* **DATASET ENTRIES**
= = = = =
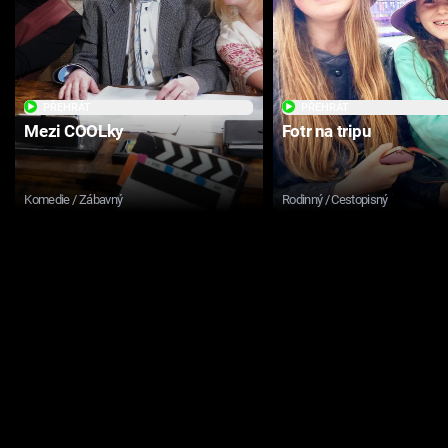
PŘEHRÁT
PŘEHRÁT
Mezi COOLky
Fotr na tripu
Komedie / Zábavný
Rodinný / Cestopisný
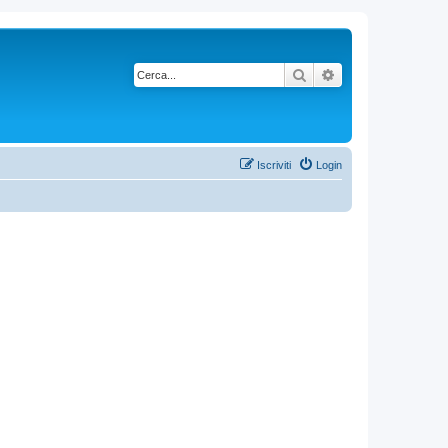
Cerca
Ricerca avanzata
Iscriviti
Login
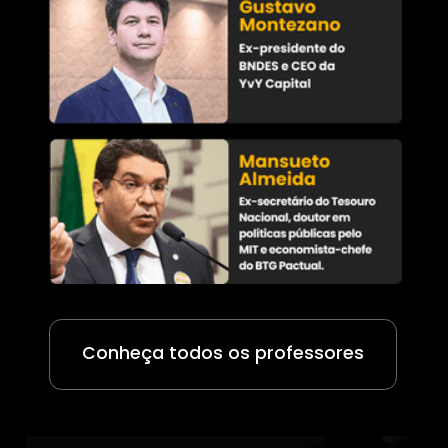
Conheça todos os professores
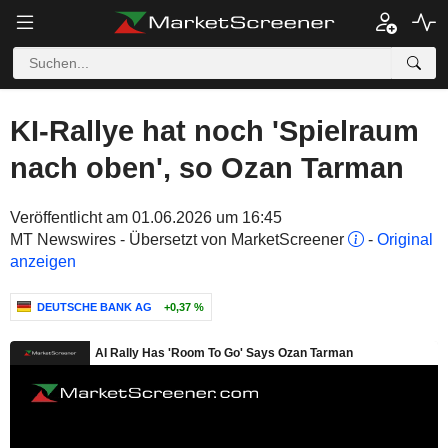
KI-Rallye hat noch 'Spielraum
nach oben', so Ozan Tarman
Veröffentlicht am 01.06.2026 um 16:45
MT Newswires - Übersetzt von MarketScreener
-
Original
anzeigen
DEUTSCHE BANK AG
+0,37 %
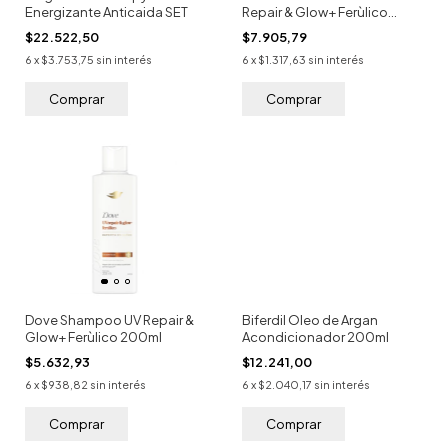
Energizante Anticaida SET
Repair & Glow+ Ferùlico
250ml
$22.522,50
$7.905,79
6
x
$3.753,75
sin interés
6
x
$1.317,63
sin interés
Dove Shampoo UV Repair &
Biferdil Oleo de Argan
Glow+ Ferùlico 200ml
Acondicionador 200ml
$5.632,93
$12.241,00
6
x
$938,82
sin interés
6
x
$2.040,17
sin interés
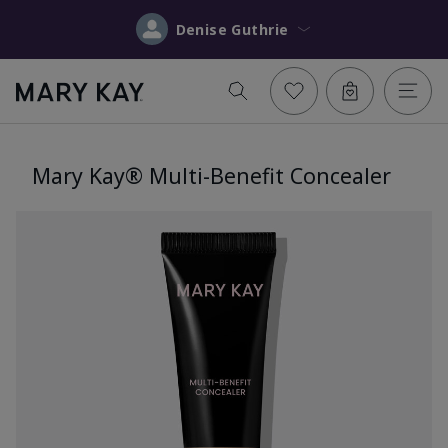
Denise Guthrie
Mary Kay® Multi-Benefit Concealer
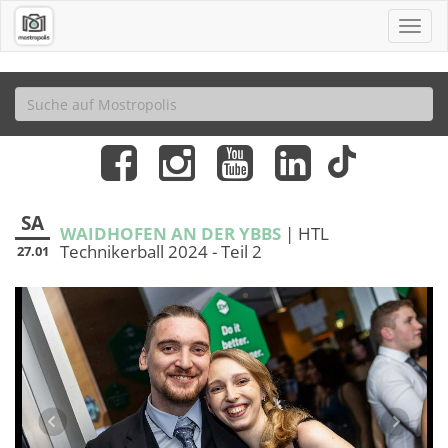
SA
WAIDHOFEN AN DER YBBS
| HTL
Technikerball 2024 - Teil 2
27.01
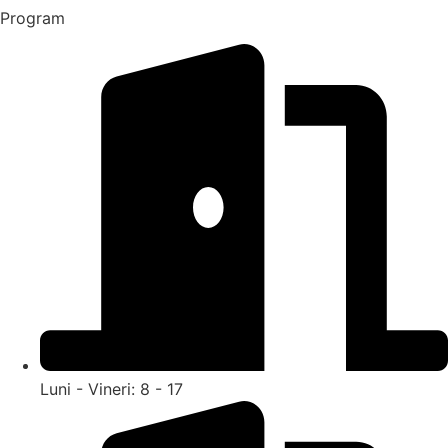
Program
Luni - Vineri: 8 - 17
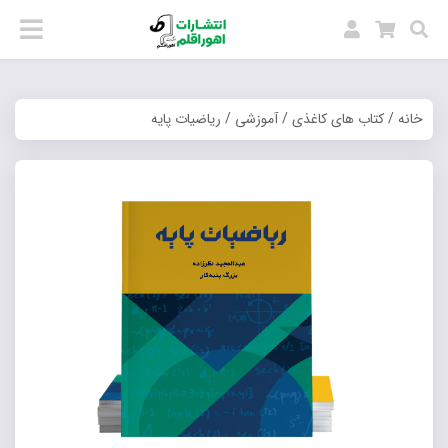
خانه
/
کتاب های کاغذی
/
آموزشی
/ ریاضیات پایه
= = = = =
* **THE TASK**
Retype the data exactly as it stands, but keep the images out of your copy.

* **RESPONSE TO THE TASK**
PŘEHRÁT
PŘEHRÁT
Mezi COOLky
Fotr na tripu
Komedie / Zábavný
Rodinný / Cestopisný
Cerca
Ricerca avanzata
Iscriviti
Login
Conheça todos os professores
KI-Rallye hat noch 'Spielraum
nach oben', so Ozan Tarman
Veröffentlicht am 01.06.2026 um 16:45
MT Newswires - Übersetzt von MarketScreener
-
Original
anzeigen
DEUTSCHE BANK AG
+0,37 %
Energizante Anticaida SET
Repair & Glow+ Ferùlico
250ml
$22.522,50
$7.905,79
6
x
$3.753,75
sin interés
6
x
$1.317,63
sin interés
Dove Shampoo UV Repair &
Biferdil Oleo de Argan
Glow+ Ferùlico 200ml
Acondicionador 200ml
$5.632,93
$12.241,00
6
x
$938,82
sin interés
6
x
$2.040,17
sin interés
Denise Guthrie
Mary Kay® Multi-Benefit Concealer
SA
WAIDHOFEN AN DER YBBS
| HTL
Technikerball 2024 - Teil 2
27.01
Program
Luni - Vineri: 8 - 17
خانه
/
کتاب های کاغذی
/
آموزشی
/ ریاضیات پایه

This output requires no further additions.